Extending AQL with user-defined functions

You can write UDFs in JavaScript to extend AQL or to simplify queries

AQL comes with a built-in set of functions, but it is not a fully-featured programming language. To add missing functionality or to simplify queries, you may write your own user-defined functions (UDFs) in JavaScript and make them available in AQL.

Known Limitations

UDFs can have serious effects on the performance of your queries and the resource usage in ArangoDB. Especially in cluster setups they should not be used against much data, because this data will need to be sent over the network back and forth between DB-Servers and Coordinators, potentially adding a lot of latency. This can be mitigated by very selective FILTERs before calls to UDFs.

Since the optimizer doesn’t know anything about the nature of your function, the optimizer can’t use indexes for UDFs. So you should never lean on a UDF as the primary criterion for a FILTER statement to reduce your query result set. Instead, put a another FILTER statement in front of it. You should make sure that this FILTER statement is effective to reduce the query result before passing it to your UDF.

Rule of thumb is, the closer the UDF is to your final RETURN statement (or maybe even inside it), the better.

When used in clusters, UDFs are always executed on a Coordinator. It is not possible to execute UDFs on DB-Servers, as no JavaScript execution engine is available on DB-Servers. Queries that would push UDF execution to DB-Servers are aborted with a parse error. This includes using UDFs in traversal PRUNE conditions, as well as FILTER conditions that can be moved into the traversal execution on a DB-Server. These limitations also apply to the single server deployment mode to keep the differences to cluster deployments minimal.

As UDFs are written in JavaScript, each query that executes a UDF will acquire one V8 context to execute the UDFs in it. V8 contexts can be re-used across subsequent queries, but when UDF-invoking queries run in parallel, they will each require a dedicated V8 context.

Because UDFs use the V8 JavaScript engine, the engine’s default memory limit of 512 MB is applied.

Using UDFs in clusters may thus result in a higher resource allocation in terms of used V8 contexts and server threads. If you run out of these resources, your query may abort with a cluster backend unavailable error.

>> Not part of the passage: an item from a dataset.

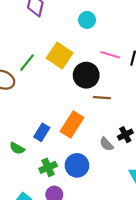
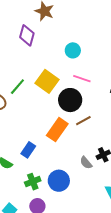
pink line: (110, 55) -> (82, 79), moved
brown line: (102, 98) -> (83, 121), turned -35
orange rectangle: (72, 124) -> (57, 130), moved

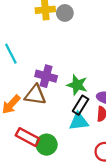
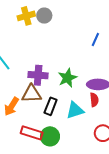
green star: (77, 85) -> (67, 78), turned -30
black rectangle: (81, 105) -> (51, 106), moved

To overcome these mentioned limitations, you may want to increase the number of available V8 contexts (at the expense of increased memory usage), and the number of available server threads.

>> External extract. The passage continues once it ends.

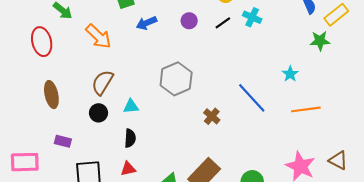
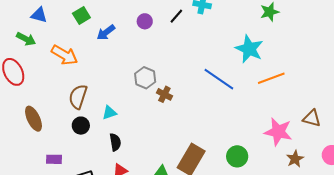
cyan star: (290, 74) -> (249, 49), size x1.8
gray hexagon: (176, 79) -> (145, 78), size x0.7
brown cross: (212, 116) -> (164, 94), moved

In addition, modification of global JavaScript variables from inside UDFs is unsupported, as is reading or changing the data of any collection or running queries from inside an AQL user function.

Naming

AQL functions that are implemented with JavaScript are always in a namespace. To register a user-defined AQL function, you need to give it a name with a namespace. The :: symbol is used as the namespace separator, for example, MYGROUP::MYFUNC. You can use one or multiple levels of namespaces to create meaningful function groups.

The names of user-defined functions are case-insensitive, like all function names in AQL.

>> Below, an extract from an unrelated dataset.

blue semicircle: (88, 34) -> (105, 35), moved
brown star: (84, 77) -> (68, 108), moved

To refer to and call user-defined functions in AQL queries, you need to use the fully qualified name with the namespaces:

MYGROUP::MYFUNC()
MYFUNCTIONS::MATH::RANDOM()

ArangoDB’s built-in AQL functions are all implemented in C++ and are not in a namespace, except for the internal V8() function, which resides in the _aql namespace. It is the default namespace, which means that you can use the unqualified name of the function (without _aql::) to refer to it. Note that you cannot add own functions to this namespace.

Variables and side effects

User functions can take any number of input arguments and should provide one result via a return statement. User functions should be kept purely functional and thus free of side effects and state, and state modification.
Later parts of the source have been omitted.